Le patiromer et le silicate de sodium et de zirconium ne sont pas recommandés en tant que traitement d'urgence pour réduire de façon drastique le potassium car ces médicaments ne commencent à agir que de façon tardive.

Une hémodialyse doit être instituée rapidement lorsque le traitement médical d'urgence est inefficace, en particulier en cas de maladie rénale chronique sévère et/ou de lésion rénale aiguë. La dialyse doit être envisagée précocement chez les patients au stade terminal de l'insuffisance rénale avec hyperkaliémie, car ils présentent un risque élevé de progression vers une hyperkaliémie sévère et des troubles du rythme cardiaques graves. La dialyse péritonéale est relativement inefficace pour éliminer le potassium en aigu.

Points clés

  • Les causes courantes d'hyperkaliémie comprennent les médicaments qui provoquent une rétention de potassium, l'insuffisance rénale, l'insuffisance surrénalienne et des troubles impliquant une destruction cellulaire (p. ex., rhabdomyolyse, brûlures, saignements dans les tissus mous ou le tractus gastro-intestinal).

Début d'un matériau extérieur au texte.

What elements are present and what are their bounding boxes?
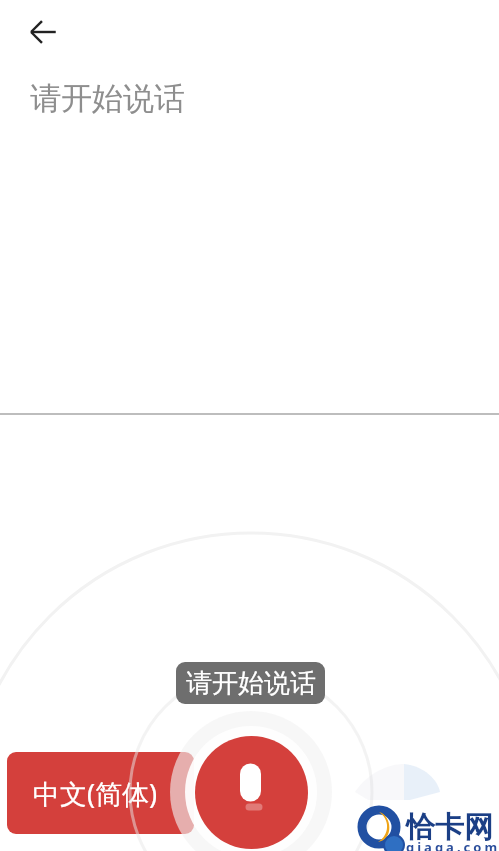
staticText: qiaqa.com (406, 838, 499, 851)
staticText: 请开始说话 (186, 667, 316, 700)
staticText: 请开始说话 (30, 79, 185, 118)
button[interactable]: Microphone (195, 736, 308, 849)
button[interactable]: 中文(简体) (7, 752, 194, 834)
staticText: 恰卡网 (406, 809, 493, 846)
button[interactable]: Back (17, 6, 69, 58)
staticText: 中文(简体) (33, 775, 158, 812)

  • L'hyperkaliémie est généralement asymptomatique jusqu'à ce qu'une toxicité cardiaque se développe, bien que certains patients présentent une faiblesse.

  • Les modifications de l'ECG commencent par un allongement de l'intervalle PR, un raccourcissement de l'intervalle QT et des ondes T, symétriques, pointues; avec un potassium > 6,5 mEq/L (> 6,5 mmol/L), l'intervalle QRS s'élargit et l'onde P disparaît; finalement, le complexe QRS dégénère en une onde sinusoïdale et une fibrillation ventriculaire ou une asystolie s'ensuivent.

  • Administrer du polystyrène sulfonate de sodium, un patiromère ou du cyclosilicate de zirconium sodique en cas d'hyperkaliémie modérée.

  • Administrer de l'insuline IV, du glucose et du calcium, et éventuellement un bêta-2-agoniste inhalé en cas d'hyperkaliémie modérée à sévère.

  • Pratiquer une hémodialyse en cas de maladie rénale chronique et d'anomalies ECG significatives.